“If you have enough dust, you can build a mountain.” That’s a Japanese saying that roughly equates to what Honda has done in creating the new CBR1000RR SP. As in, little things mean a lot.
So after reinventing the four-cylinder sportbike back in 1992, Honda has spent the past 21 years building on a legacy by constantly improving and subtly enhancing what for most of that time has been the world’s best-selling maxi-sportbike (with more than 400,000 sold globally). In all that time, Honda engineers have been fanatically focused on not betraying the CBR’s heritage – carefully evolving it to keep pace with the competition without sacrificing its unique selling proposition, which sees exceptional performance and handling combined with accessibility and practicality.

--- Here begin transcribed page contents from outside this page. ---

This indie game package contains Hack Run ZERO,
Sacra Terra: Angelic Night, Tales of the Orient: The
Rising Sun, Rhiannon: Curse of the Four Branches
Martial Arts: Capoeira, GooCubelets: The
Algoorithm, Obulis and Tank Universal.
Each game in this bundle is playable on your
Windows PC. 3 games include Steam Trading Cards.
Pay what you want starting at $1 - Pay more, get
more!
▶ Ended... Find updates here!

Honda’s achievement with the CBR has been to create the most balanced such motorcycle available – one that’s able to extract the very best from every rider, while delivering ride-to-the-mall usability. As such, successive generations of sportbike owners continue to choose the CBR en masse over glitzier, more track-focused models, both Japanese and European, all of which offer a greater array of digital rider aids than the electronics-lite Honda.
But the CBR1000RR hasn’t exactly disgraced itself on the racetrack, winning 37 World Superbike races to date, as well as 21 Isle of Man TT races and eight Suzuka 8-Hours, plus the 2007 World Superbike title.
Now Honda has responded in its own special way to the increasing demand for track-day friendly hardware by subtly improving the standard CBR for 2014, but then adding an SP version on top of that with several track-focused enhancements.
Most notable of these changes is the adoption of fully adjustable Öhlins suspension front and rear – the first time that any Honda streetbike has ever come fitted with something other than Showas, and the culmination of a development process that started in 2009, according to the Swedish suspension firm’s technical boss and former World Superbike ace, Anders Andersson.